Page MenuHomePhabricator

API: Multiple page histories
Closed, DeclinedPublic

Description

Author: matthew.britton

Description:
I have a particular use case for the API that could be streamlined a little.

It would be useful to have basic info for the last few revisions to a page (say, 10 or so), for RC patrolling purposes, to help avoid the problem of people reverting to the wrong revision when trying to deal with vandalism.

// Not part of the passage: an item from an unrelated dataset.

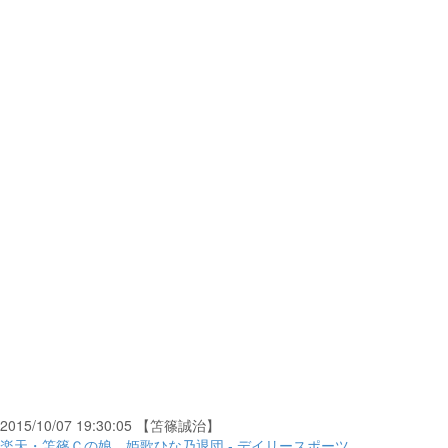
2015/10/07 19:30:05 【笘篠誠治】
楽天・笘篠Ｃの娘、姫歌ひな乃退団 - デイリースポーツ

This is easy to do with prop=revisions. At the moment, though, it can only be done one page at a time, unless I know the revision IDs beforehand, which I don't, and a separate page history request on top of the diff request for every change being reviewed is a little excessive, so I don't do it. (API diffs wouldn't help here as the diff query would work in such a way as to make combining it with a page history query impossible).

What I would like to be able to do is use something like the following query string:

action=query&titles=Foo|Bar|Baz&prop=revisions&rvlimit=10

and have it return the last 10 revisions for each of the pages Foo, Bar and Baz, i.e. 30 revisions in total. At the moment, of course, this doesn't work because rvlimit can only be used with a single page. Obviously the limit-checking code would have to be rewritten to check (rvlimit * title count) <= 500 rather than rvlimit <= 500. As far as I can tell, asking for X revisions this way should be no more of a performance hit than asking for X arbitrary revisions, which is already possible. I'd probably give it about five titles per query, so this would cut the number of queries needed to get the data by four-fifths.


Version: unspecified
Severity: enhancement

Details

Reference
bz17033

Event Timeline

bzimport raised the priority of this task from to Lowest.Nov 21 2014, 10:25 PM
bzimport set Reference to bz17033.

(In reply to comment #0)

I have a particular use case for the API that could be streamlined a little.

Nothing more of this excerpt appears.